IN HEAVEN AS IT IS ON EARTH
Joseph Smith’s Translation of American Freemasonry
DATES: May 11 (Villa Park) and May 12 (La Canada – Flintridge).
TIME: 7:30 p.m.
We are excited to announce that our May 2012 Miller Eccles speaker will be Samuel Morris Brown, author of the recently-published and critically-acclaimed book, In Heaven as It Is On Earth: Joseph Smith and the Early Mormon Conquest of Death (Oxford University Press, 2012).
THE TOPIC:
Joseph Smith spent most of his religious career, indeed most of his conscious life, battling the specter of death. To that end he engaged and revised a variety of philosophies, what he and his followers understood to be fragments of ancient truths. Samuel Brown describes in his book, In Heaven as It Is on Earth, the ways that Joseph Smith and his followers brought those ancient philosophies into dialogue with early American beliefs in the founding of Mormonism.
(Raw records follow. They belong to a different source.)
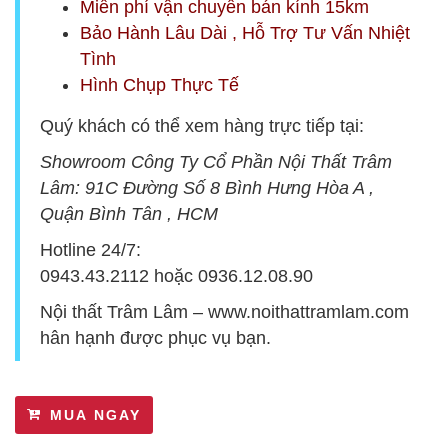
Miễn phí vận chuyển bán kính 15km
Bảo Hành Lâu Dài , Hỗ Trợ Tư Vấn Nhiệt
Tình
Hình Chụp Thực Tế
Quý khách có thể xem hàng trực tiếp tại:
Showroom Công Ty Cổ Phần Nội Thất Trâm
Lâm:
9
1C Đường Số 8 Bình Hưng Hòa A ,
Quận Bình Tân , HCM
Hotline 24/7:
0943.43.2112
hoặc
0936.12.08.90
Nội thất Trâm Lâm –
www.noithattramlam.com
hân hạnh được phục vụ bạn.
MUA NGAY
Amidst the illness and death that haunted the founding of Nauvoo on a malarious bend in the Mississippi River, Joseph Smith brought Freemasonry into service of the conquest of death. Though his engagement of Masonry has led to much controversy, both apologists and critics have missed how profoundly Smith’s encounter with Freemasonry emphasized death and its conquest. In this presentation Dr. Brown will clarify this relationship, demonstrating that Smith “translated” Freemasonry, much as he had the King James Bible or Egyptian funerary papyri, finding in it fragments of ancient religion, eternal truths, and connections to the ancient past. As Smith translated Freemasonry, he made clear just how important relationships—among the living, and between the living and the dead—were to his faith.
THE SPEAKER:
Samuel Morris Brown graduated summa cum laude from Harvard College in Linguistics with a minor in Russian, then received his MD from Harvard Medical School, where he was a National Scholar and Massachusetts Medical Society Scholar. After graduation he completed residency at Massachusetts General Hospital, where he remained on faculty as an Instructor in General Medicine at Harvard Medical School before moving to the University of Utah. He is now Assistant Professor of Pulmonary and Critical Care Medicine and Associate in the Division of Medical Ethics and Humanities at the University of Utah, based at the Shock Trauma ICU at Intermountain Medical Center in Salt Lake City. He investigates hidden rhythms in heart function during life-threatening infection.
In his “free time,” Sam studies cultural history, with a particular emphasis on how religious ideas assist believers in coming to terms with embodiment, sickness, and death. He has published widely in both fields. His book, In Heaven as It Is on Earth: Joseph Smith and the Early Mormon Conquest of Death, fundamentally reinterprets earliest Mormonism in terms of the age-old struggle to conquer death.